Mantan Wakil Gubernur DKI Prijanto juga menyoroti keganjilan proses serah-terima Taman BMW. Prijanto mendapat laporan dari Donald dan kawan-kawan pada September 2012, sebelum mundur dari jabatannya. Prijanto pun melakukan gelar perkara. Kesimpulannya: ada masalah dalam berita acara serah-terima dan surat pengalihan hak tanah.
Prijanto menguraikan, kejanggalan antara lain terdapat pada alamat yang tertera dalam berita acara serah-terima. Tertulis dalam dokumen itu bahwa tanah yang diserahkan terletak di Jalan Rumah Sakit Koja, Kelurahan Papanggo. Sedangkan tanah yang ditunjuk Trihatma adalah lahan Taman BMW di Jalan R.E. Martadinata.

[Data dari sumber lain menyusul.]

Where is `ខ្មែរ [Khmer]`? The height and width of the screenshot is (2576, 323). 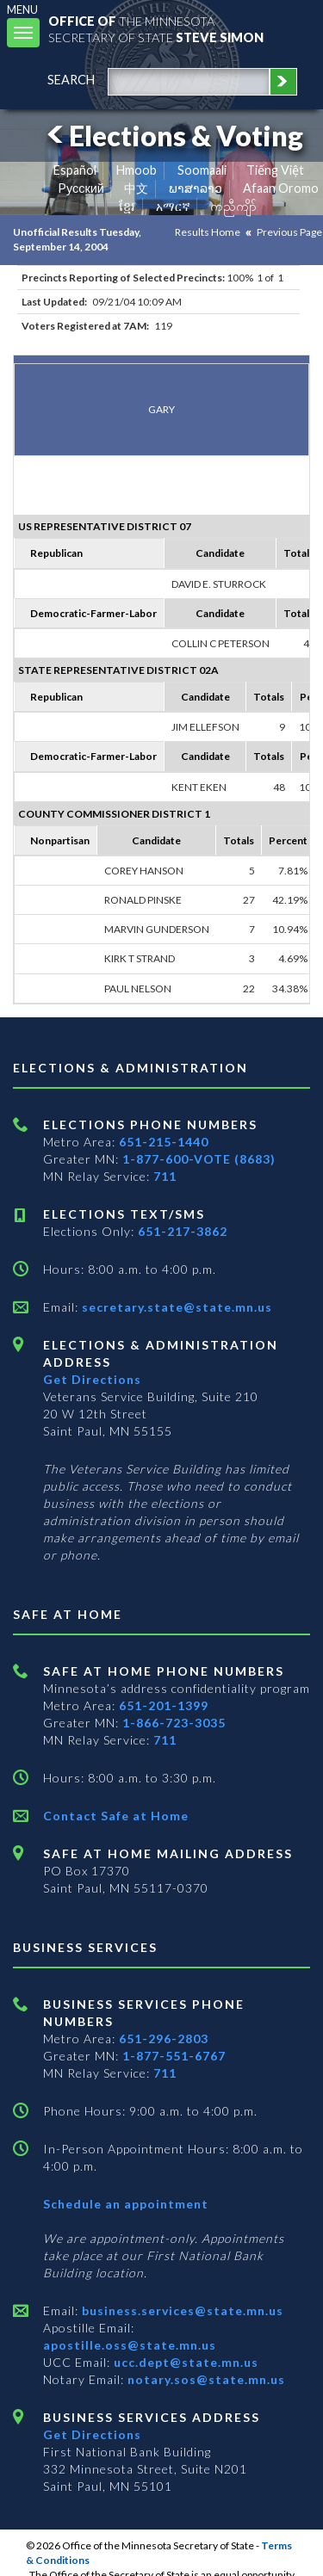 ខ្មែរ [Khmer] is located at coordinates (127, 206).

Salah satu direktur di Agung Podomoro, Indra Wijaya, pernah mengatakan tanah yang dimaksud dalam berita acara adalah Taman BMW yang kini terletak di Jalan R.E. Martadinata. "Dulu jalan itu dikenal dengan Jalan Rumah Sakit Koja," kata Indra.
Prijanto juga mempertanyakan surat pelepasan hak dari para penggarap tanah kepada pengembang pada 1990. Dokumen itu konon menjadi dasar pengurusan sertifikat hak pakai ke kantor BPN pada 2003. "Andaikan benar pada 1990 tanah sudah di tangan pengembang, terus muncul hak pakai pada 2003, tentu tanahnya kini sudah bisa disertifikatkan," ujar Prijanto.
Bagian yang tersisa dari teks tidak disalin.